Now That School's Out...

....I'm finding it much more difficult to the the serious blogging stuff--you know the stuff that requires study and thought. If you've had teens, you'll know what I mean when I say that they require a lot more attention than preteens. I hesitate to make that statement, because my 14 year old son is a great kid, trustworthy and hard working and mostly respectful. But he's also a bit restless and undirected and dissatisfied with his life. He's too old to spend his days watching kiddie T.V., too old to just play in the yard with the neighborhood kids, but too young to have a real job, and too young to drive to his friends houses to hang out.

What he's been doing are the heavy duty jobs around the house and yard that the rest of us haven't had time for. But all this requires a lot more from me than I had anticipated.

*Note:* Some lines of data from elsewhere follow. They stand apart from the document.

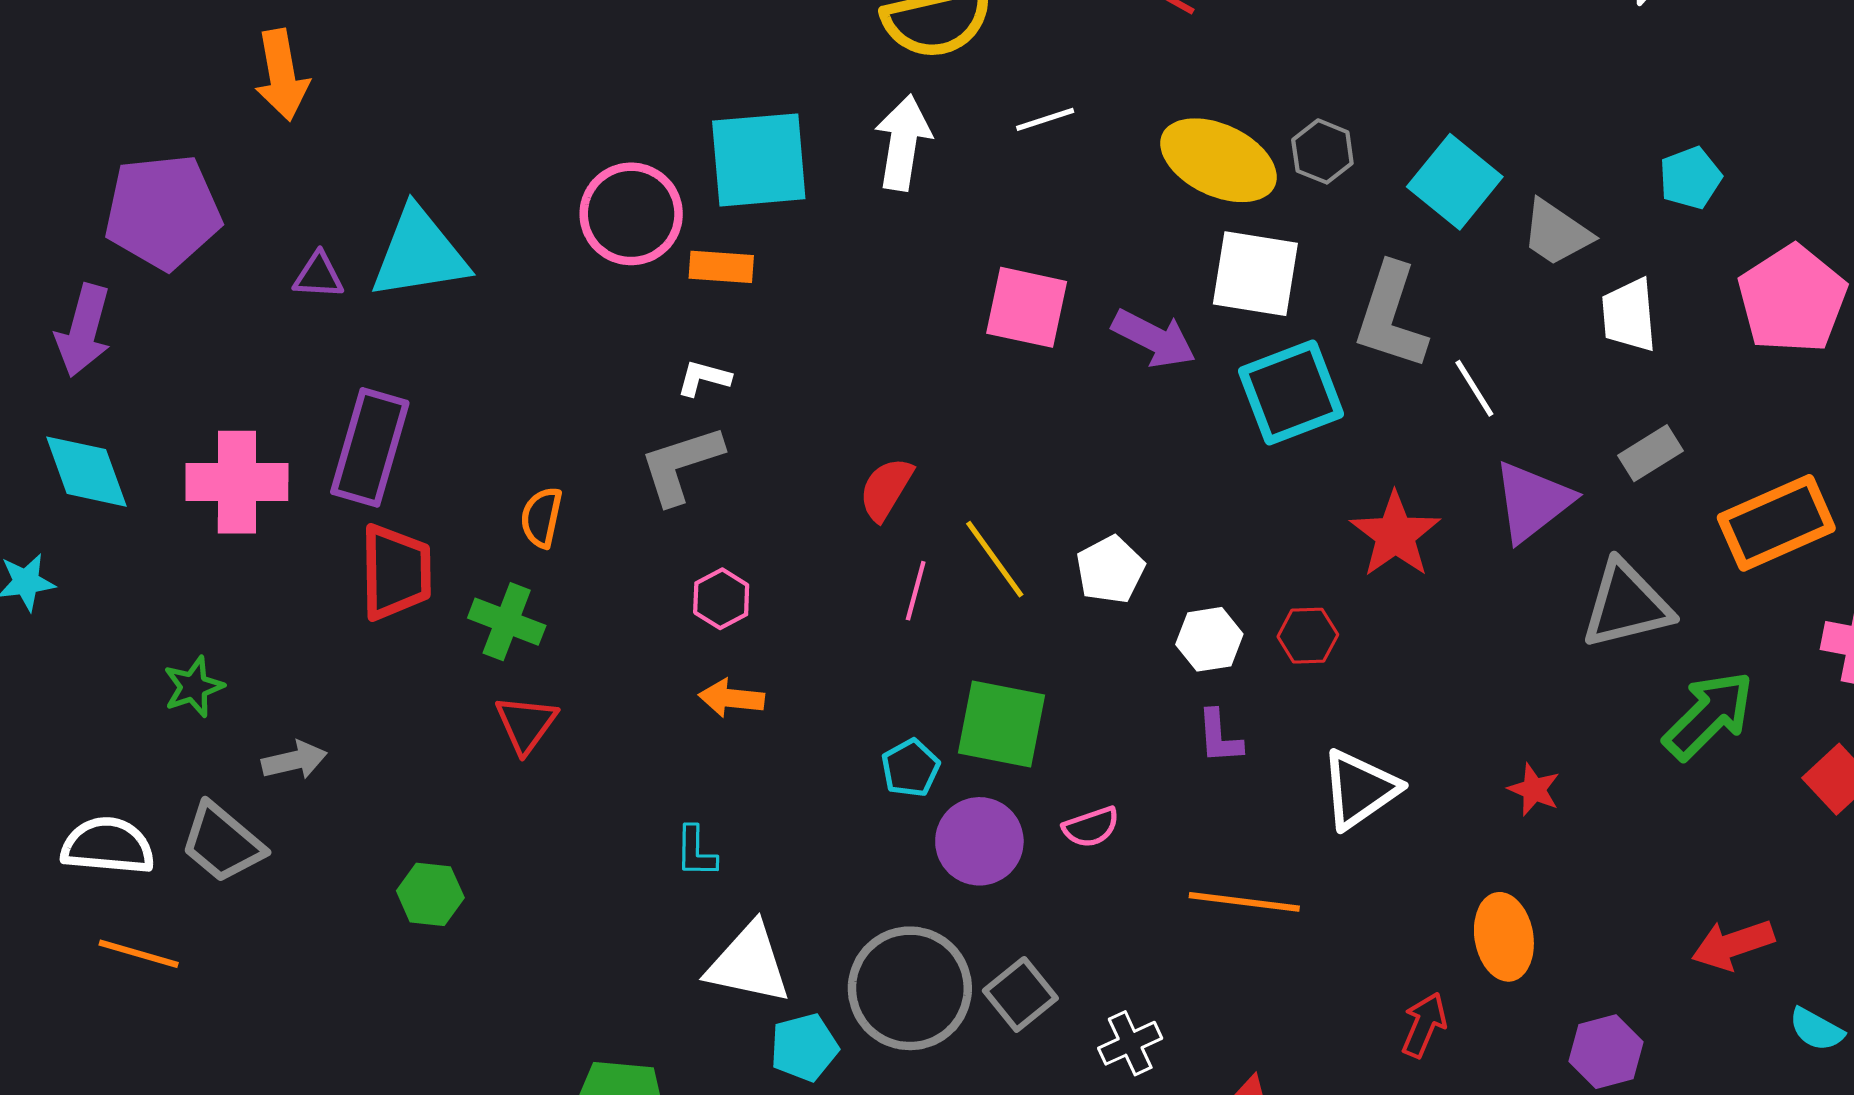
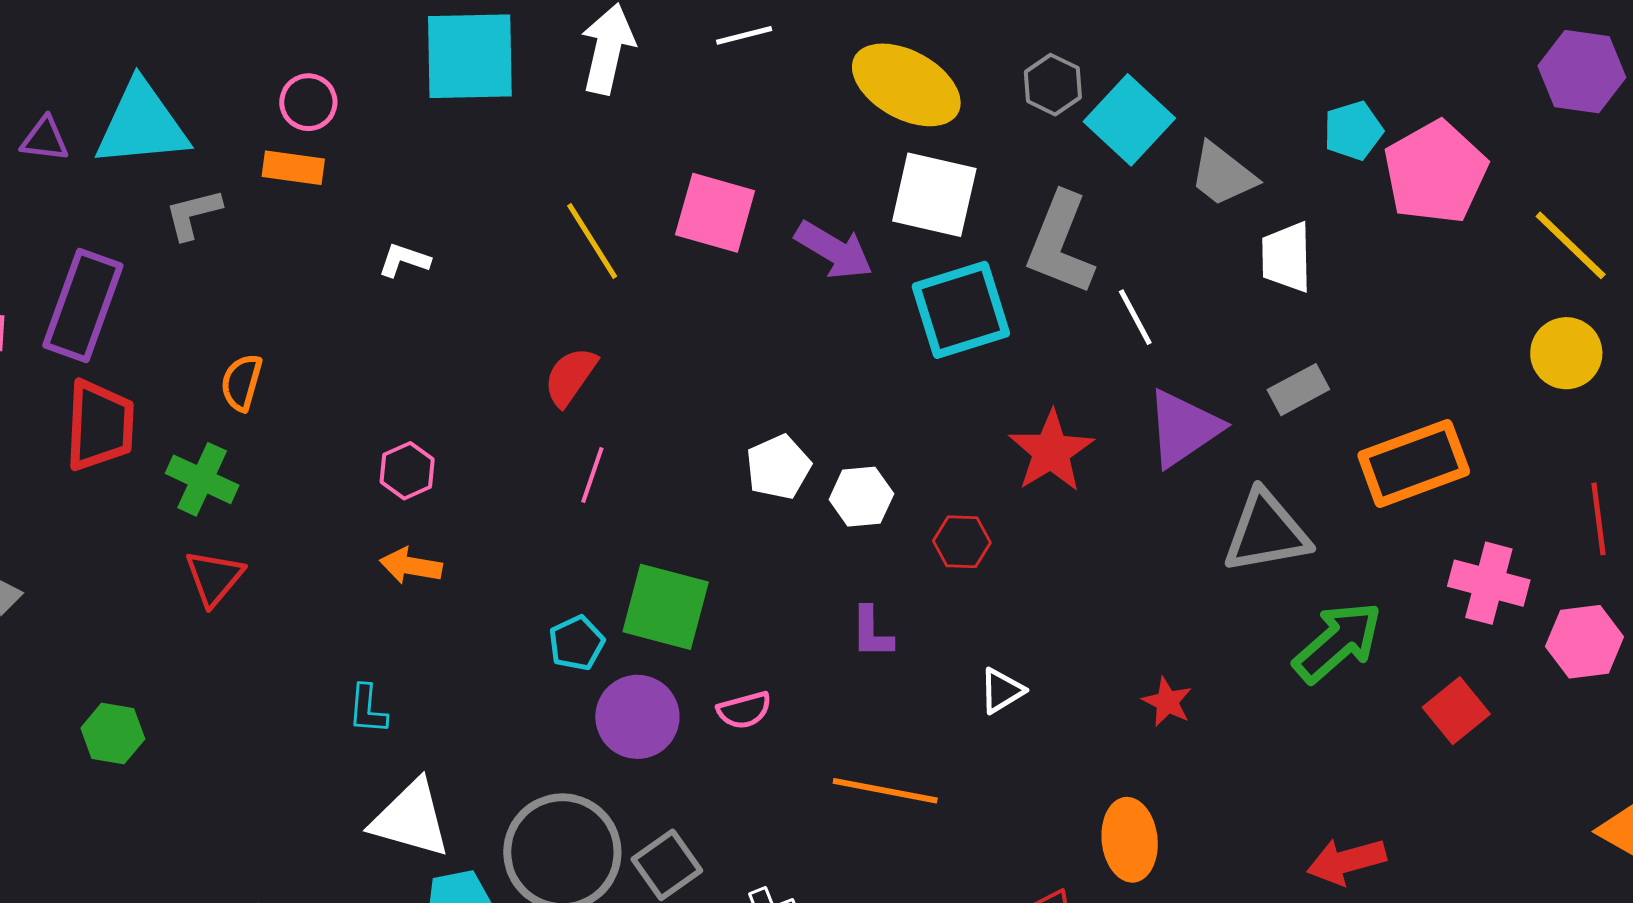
gray hexagon: (1322, 151) -> (1053, 85), moved
pink circle: (631, 214) -> (308, 102), moved, size x0.6
orange rectangle: (721, 267) -> (293, 168), moved
pink pentagon: (1792, 299) -> (1435, 172), moved
gray L-shape: (681, 465) -> (193, 214), moved, size x0.7
yellow line: (995, 559) -> (592, 241), moved
white hexagon: (1209, 639) -> (861, 497), moved
white triangle: (1360, 789) -> (1002, 691), size x0.6

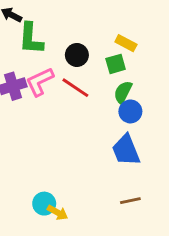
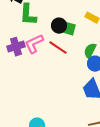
green square: (116, 64) -> (69, 29), moved, turned 32

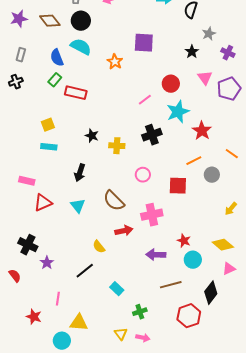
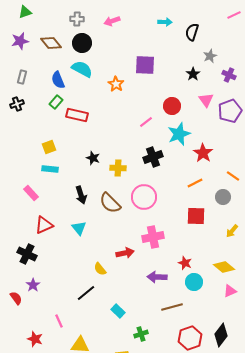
black arrow: (80, 173) -> (81, 195), turned -36
pink circle: (143, 175) -> (144, 197), size x1.6
gray circle: (212, 175) -> (223, 197), moved
pink rectangle: (27, 181) -> (31, 193), moved, turned 35
red square: (178, 186) -> (196, 216), moved
brown semicircle: (114, 201) -> (110, 203), moved
black cross: (28, 245) -> (27, 254), moved
purple star: (47, 263) -> (33, 285), moved
black diamond: (211, 293) -> (221, 335), moved
pink line: (58, 299) -> (59, 321), turned -32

I can't just say, "Go pressure wash the house this morning." He needs to be shown how to do every job, and then supervised closely while he does it. The supervision is not so much because he couldn't be trusted on his own, but because he seems to want me close by. When I leave him to do a job, I have about five or ten minutes before I hear, "Mom, could you come here for a second?" Sometimes it's because he really does need help from me, but mostly its just to show me what he's done. I suppose I could tell him I'm busy, and stop doing such close supervision, but I know that he won't want my attention in a year or so, and I figure I ought to enjoy the neediness while I've got it.

He wants a new bike. He also needs a new bike. His own bike is way too small for him, so he's been borrowing his big sister's bike, but it's not always available, and it's not really the sort he needs for the heavy duty mountain biking that he likes to do. So he's saving up to buy a bike, and that's where the work for me comes in. I'm paying him to do those big chores so he can buy himself a bike.

He's also been spending time bike shopping. All the bikes at the bike shop seem to be either too expensive for his pocket book, or too junky for his tastes, so he's spent several weeks reading the ads in the paper, looking for used bikes for sale. There have been a couple of good bikes for good prices, but they've been the wrong size, the sort of size he can't even buy to grow into, because nobody in this family can realistically plan to grow to 6' 7".

Just when he was losing hope of finding a bike this year, my older son's boss--who is also a serious mountain biker--decided that he wanted to sell his old bike and get a new one. So Daniel's been trying his old one out for a week. It's perfect for him. A really good bike--sturdy, but light, and the right size. The price is something we can swing, too. I'll be writing the check out today, and I'll still be owed enough money to get the rest of the big outside jobs completed.

Yesterday, he finally got around to cleaning out his room. He's been mentioning for several weeks that he's sick of all the clutter in his room. What he really means is that he's too old to have his baseball card collection and all his fancy techno lego vehicles displayed. So yesterday afternoon he started de-junking. He was at it for about 10 minutes when the the first call for my help came. I ended up staying there to help him for most of the rest of the afternoon, because he really hadn't a clue how to go about reorganizing a room. It turns out that all he really wants in there is his bed, his dresser, his drummer posters, and his drumset. Now all the little boy stuff is carefully packed up and stored in his closet. I guess he doesn't want to see it, but he doesn't want to part with it either. We left the bookshelf in--mostly because I don't know where else I'd put it--but there's not much on it. The room looks good, but spare.

Today we're making a dump run. We've added the garbage from his room to some other garbage we've had sitting around and filled up the old station wagon. Later, we hope to make a trip to the thrift store to donate a bag of too small clothing.

For a day or two, I think he might be content with his life.